Data for analysis section start

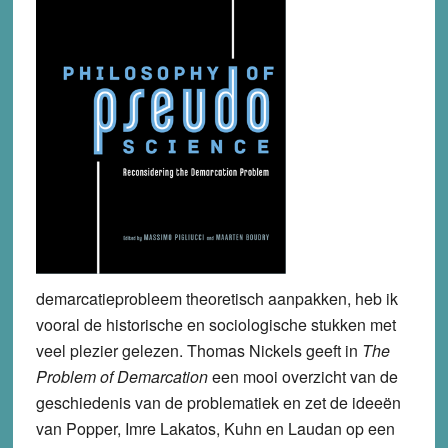
demarcatieprobleem theoretisch aanpakken, heb ik
vooral de historische en sociologische stukken met
veel plezier gelezen. Thomas Nickels geeft in
The
Problem of Demarcation
een mooi overzicht van de
geschiedenis van de problematiek en zet de ideeën
van Popper, Imre Lakatos, Kuhn en Laudan op een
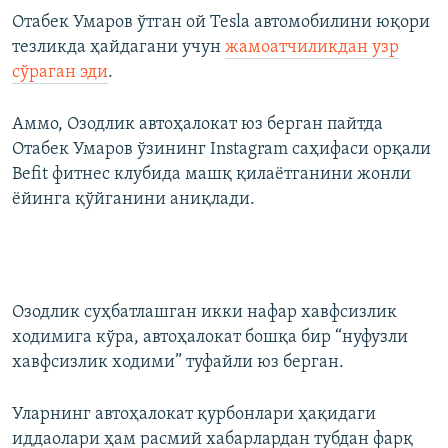
Отабек Умаров ўтган ой Tesla автомобилини юқори
тезликда ҳайдагани учун
жамоатчиликдан узр
сўраган эди
.
Аммо, Озодлик автоҳалокат юз берган пайтда
Отабек Умаров ўзининг Instagram саҳифаси орқали
Befit фитнес клубида машқ қилаётганини жонли
ёйинга қўйганини аниқлади.
Озодлик суҳбатлашган икки нафар хавфсизлик
ходимига кўра, автоҳалокат бошқа бир “нуфузли
хавфсизлик ходими” туфайли юз берган.
Уларнинг автоҳалокат қурбонлари ҳақидаги
иддаолари ҳам расмий хабарлардан тубдан фарқ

Data for analysis section end

● **Activity**:
Leaving every picture out, output the data exactly as it stands.

● **Finished exercise**:
demarcatieprobleem theoretisch aanpakken, heb ik
vooral de historische en sociologische stukken met
veel plezier gelezen. Thomas Nickels geeft in
The
Problem of Demarcation
een mooi overzicht van de
geschiedenis van de problematiek en zet de ideeën
van Popper, Imre Lakatos, Kuhn en Laudan op een
Отабек Умаров ўтган ой Tesla автомобилини юқори
тезликда ҳайдагани учун
жамоатчиликдан узр
сўраган эди
.
Аммо, Озодлик автоҳалокат юз берган пайтда
Отабек Умаров ўзининг Instagram саҳифаси орқали
Befit фитнес клубида машқ қилаётганини жонли
ёйинга қўйганини аниқлади.
Озодлик суҳбатлашган икки нафар хавфсизлик
ходимига кўра, автоҳалокат бошқа бир “нуфузли
хавфсизлик ходими” туфайли юз берган.
Уларнинг автоҳалокат қурбонлари ҳақидаги
иддаолари ҳам расмий хабарлардан тубдан фарқ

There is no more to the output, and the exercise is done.